• [EXERCISE GOAL]:
After dropping the pictures, give again exactly the lines of the data from its first line through the line with "Распродажи и скидки", which is included as well.

=== Section Start ===

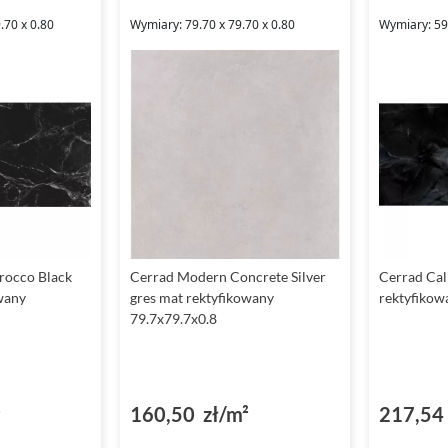
.70 x 0.80
Wymiary: 79.70 x 79.70 x 0.80
Wymiary: 59.
occo Black
Cerrad Modern Concrete Silver
Cerrad Cal
wany
gres mat rektyfikowany
rektyfikow
79.7x79.7x0.8
²
160,50 zł/m²
217,54 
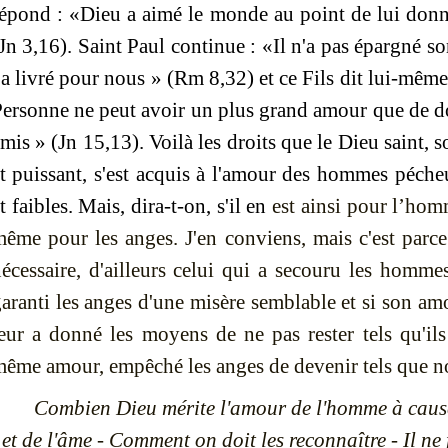
épond : «Dieu a aimé le monde au point de lui donn
(Jn
3,16). Saint Paul continue : «Il n'a pas épargné so
'a livré pour nous »
(Rm 8
,3
2)
et ce Fils dit lui-même,
ersonne ne peut avoir un plus grand amour que de do
amis »
(Jn 15,13).
Voilà les droits que le Dieu saint,
t puissant, s'est acquis à l'amour des hommes pécheu
t faibles. Mais, dira-t-on, s'il en
est ainsi pour l’homm
ême pour les anges. J'en conviens, mais c'est parce
écessaire, d'ailleurs celui qui a secouru les homme
aranti les anges d'une misère semblable et si son a
eur a donné les moyens de ne pas rester tels qu'ils 
ême amour, empêché les anges de devenir tels que n
Combien Dieu mérite l'amour de l'homme à cause
et de l'âme - Comment on doit les reconnaître - Il ne 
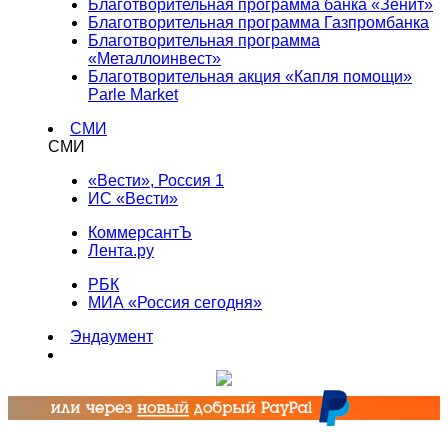
Благотворительная программа банка «Зенит»
Благотворительная программа Газпромбанка
Благотворительная программа
«Металлоинвест»
Благотворительная акция «Капля помощи»
Parle Market
СМИ
СМИ
«Вести», Россия 1
ИС «Вести»
КоммерсантЪ
Лента.ру
РБК
МИА «Россия сегодня»
Эндаумент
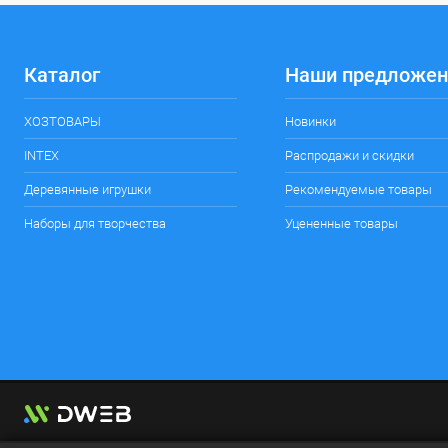
Каталог
Наши предложен
ХОЗТОВАРЫ
Новинки
INTEX
Распродажи и скидки
Деревянные игрушки
Рекомендуемые товары
Наборы для творчества
Уцененные товары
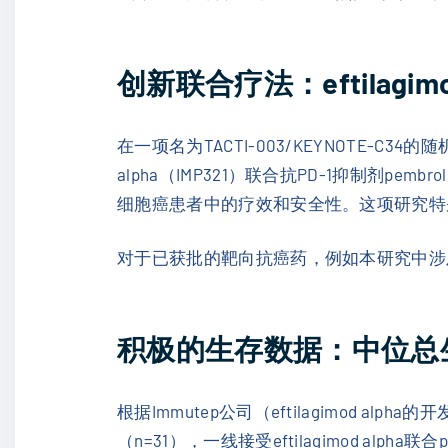
创新联合疗法：eftilagimod
在一项名为TACTI-003/KEYNOTE-C34
alpha（IMP321）联合抗PD-1抑制剂p
细胞癌患者中的疗效和安全性。这项研究特别
对于已获批的靶向抗癌药，例如本研究中涉及的pemb
积极的生存数据：中位总生
根据Immutep公司（eftilagimod a
（n=31），一线接受eftilagimod alph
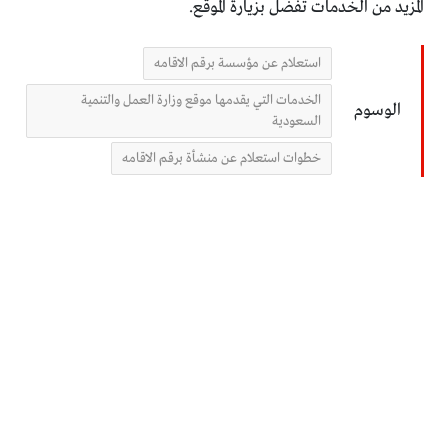
المزيد من الخدمات تفضل بزيارة الموقع.
استعلام عن مؤسسة برقم الاقامه
الخدمات التي يقدمها موقع وزارة العمل والتنمية
الوسوم
السعودية
خطوات استعلام عن منشأة برقم الاقامه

=== Section End ===

• [TASK RESULT]:
.70 x 0.80
Wymiary: 79.70 x 79.70 x 0.80
Wymiary: 59.
occo Black
Cerrad Modern Concrete Silver
Cerrad Cal
wany
gres mat rektyfikowany
rektyfikow
79.7x79.7x0.8
²
160,50 zł/m²
217,54 
épond : «Dieu a aimé le monde au point de lui donn
(Jn
3,16). Saint Paul continue : «Il n'a pas épargné so
'a livré pour nous »
(Rm 8
,3
2)
et ce Fils dit lui-même,
ersonne ne peut avoir un plus grand amour que de do
amis »
(Jn 15,13).
Voilà les droits que le Dieu saint,
t puissant, s'est acquis à l'amour des hommes pécheu
t faibles. Mais, dira-t-on, s'il en
est ainsi pour l’homm
ême pour les anges. J'en conviens, mais c'est parce
écessaire, d'ailleurs celui qui a secouru les homme
aranti les anges d'une misère semblable et si son a
eur a donné les moyens de ne pas rester tels qu'ils 
ême amour, empêché les anges de devenir tels que n
Combien Dieu mérite l'amour de l'homme à cause
et de l'âme - Comment on doit les reconnaître - Il ne 
Благотворительная программа банка «Зенит»
Благотворительная программа Газпромбанка
Благотворительная программа
«Металлоинвест»
Благотворительная акция «Капля помощи»
Parle Market
СМИ
СМИ
«Вести», Россия 1
ИС «Вести»
КоммерсантЪ
Лента.ру
РБК
МИА «Россия сегодня»
Эндаумент
Каталог
Наши предложен
ХОЗТОВАРЫ
Новинки
INTEX
Распродажи и скидки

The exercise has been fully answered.